52

EVAN HANDS ME my flashlight with a shaking hand. “We’ve got to keep moving.”

I meet his eyes, unwavering in his familiar face. I take the lead this time, flashlight in hand, although my hand trembles as I hold it.

We walk for another few minutes. It takes that long for my breathing to begin to slow, but nothing about the situation feels calm. My eyes and flashlight fly to every distant drip of water, every shadow of stone.

“Those were imps, right? Isels?” I ask, hoping to fill the quiet. Hoping that talking will keep my heart from racing right out of my chest.

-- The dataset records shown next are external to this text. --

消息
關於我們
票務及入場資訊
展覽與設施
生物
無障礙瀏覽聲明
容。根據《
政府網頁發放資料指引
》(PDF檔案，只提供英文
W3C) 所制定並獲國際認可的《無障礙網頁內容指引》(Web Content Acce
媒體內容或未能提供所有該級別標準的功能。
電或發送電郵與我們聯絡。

“Yes,” Evan replies, his voice cracking.

“Why weren’t they invisible?”

“We’re underground. Aether is richest close to the earth. Down here every Shadowborn is more powerful than it is on the surface. Harder to kill.”

I nod, even though he can’t really see me do it. “That makes sense.”

Fifty feet ahead there’s another turn left. “Turn ahead,” I call back to Evan. I pitch my flashlight low to keep the path in sight so we don’t keep going straight and end up walking right over the edge. That’s how I see that the gravel on the path, which had been small and mostly flat, has changed over into heavier, round pieces. “Watch the ground, these rocks are loose.” I walk slowly, each step shifting the floor slightly before my foot settles. I pause to catch my breath and turn back to see Evan walking about six feet behind me.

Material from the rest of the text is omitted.